About this exercise -
Could you copy every record exactly, leaving the pictures behind?

╭─ Exercise material

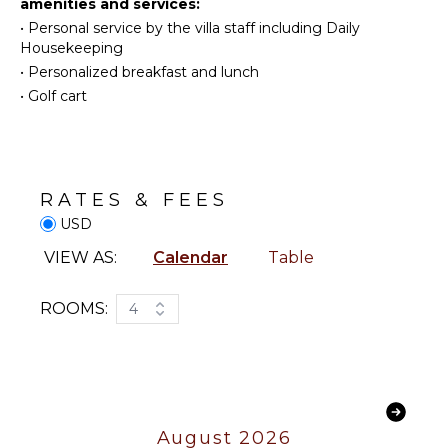
amenities and services:
Beachcombing
Table
•
Personal service by the villa staff including Daily
Snorkeling
Outdoor
Housekeeping
Shower
Whale
•
Personalized breakfast and lunch
Watching
Lounging
•
Golf cart
(In-
Area
season)
Poolside
Lounge
Chairs
KITCHEN
Terrace
RATES & FEES
Fully
Private
USD
Equipped
Pool
Kitchen
VIEW AS:
Calendar
Table
Furnished
Microwave
Terrace/Balcony
Stove Top
ROOMS:
4
Burners
ENTERTAINMENT
Oven
Refrigerator
Smart Tv
Coffee
Sound
Maker
System
August 2026
Dish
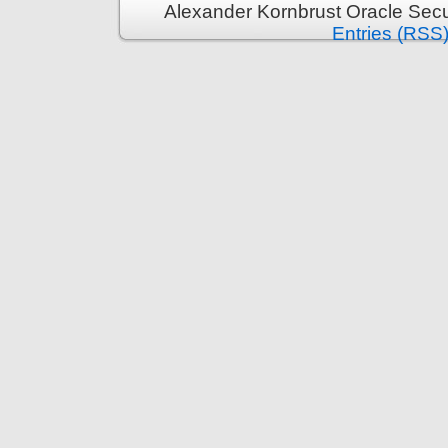
Alexander Kornbrust Oracle Secu
Entries (RSS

╰─

Result of this exercise -
amenities and services:
Beachcombing
Table
•
Personal service by the villa staff including Daily
Snorkeling
Outdoor
Housekeeping
Shower
Whale
•
Personalized breakfast and lunch
Watching
Lounging
•
Golf cart
(In-
Area
season)
Poolside
Lounge
Chairs
KITCHEN
Terrace
RATES & FEES
Fully
Private
USD
Equipped
Pool
Kitchen
VIEW AS:
Calendar
Table
Furnished
Microwave
Terrace/Balcony
Stove Top
ROOMS:
4
Burners
ENTERTAINMENT
Oven
Refrigerator
Smart Tv
Coffee
Sound
Maker
System
August 2026
Dish
Alexander Kornbrust Oracle Secu
Entries (RSS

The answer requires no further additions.